An old adage plays out
The older I get, the more I see it in real life. And it starts with the FBI.
For many years, whenever the chance occurs, I bring up an old saying which I am convinced is the unvarnished, practically Biblical truth: “Absolute power corrupts absolutely.” It’s part of a sentence credited to Lord Acton, which reads, “Power tends to corrupt, and absolute power corrupts absolutely.” That phrase, in turn, has its origins credited to William Pitt the Elder, who said, “Unlimited power is apt to corrupt the minds of those who possess it.” Given the shorter phrase is easier to remember and gets the point across, I seldom hesitate to use it when the appropriate opportunity for comment comes up.
So I was listening to a snippet of the Dan Bongino radio show yesterday, as is my guilty pleasure on Fridays where I’m out running errands after work, and he was talking about how the FBI was making criminals out of average people who have issue with how the government is conducting itself because the agency has put an emphasis on white supremacist crime and, since there isn’t a KKK to kick around anymore, they stick their nose into the business of the parent questioning a school board, an average Joe wearing a MAGA hat, or a pro-life adherent with a door to (“nearly”) break down. Writer Jakob Fay explains that situation well:
Joe Biden and his attorney general Merrick Garland have made one thing clear: everyday Americans who stand in the way of the radical Left are the greatest threat to our country. Biden has no problem with taking extreme measures (that is to say, wielding the FBI) to stop people like you and me from… doing what exactly?

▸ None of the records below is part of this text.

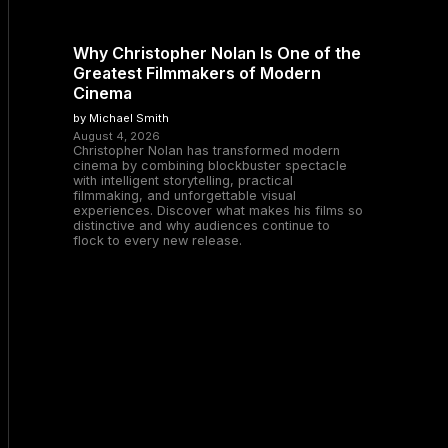
Why Christopher Nolan Is One of the
Greatest Filmmakers of Modern
Cinema
by Michael Smith
August 4, 2026
Christopher Nolan has transformed modern
cinema by combining blockbuster spectacle
with intelligent storytelling, practical
filmmaking, and unforgettable visual
experiences. Discover what makes his films so
distinctive and why audiences continue to
flock to every new release.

It’s not entirely clear why the president and his cohorts are so scared of middle America or why Biden won’t stop rambling about the apparently very concerning rise in "extremism." If anything is getting out of hand in this country, it isn’t the patriots at your local tea party or the moms at a school board meeting – it’s the government’s unhinged response to those people.
Week after week, new stories surface about the overdramatic – yet no less serious – steps the president is taking on his journey to becoming, well, quite frankly… an authoritarian. And after the latest story, I can reasonably say we’ve hit an all-time low.

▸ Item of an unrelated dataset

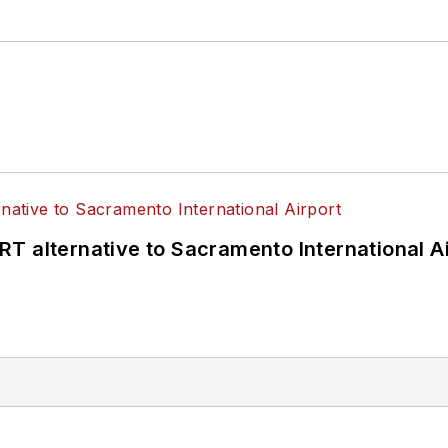
T alternative to Sacramento International Ai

Last week, an armed FBI SWAT team reportedly conducted an early morning raid, barging into a private home, rifles in a firing position to arrest… a dad. Not a terrorist dad. Not a dad with a terrible criminal record. No, just a dad. A pro-life dad.
For all I know I’m on some sort of watch list because I’m one of those uppity people on the conservative side of the political spectrum who writes about abuses of authority sometimes. If I had gone to the J6 rally, even just to cover it as a journalist like I did the 9/12 TEA Party rally or other D.C. based events back in the day, I’ll bet the FBI would have been knocking on my door, too.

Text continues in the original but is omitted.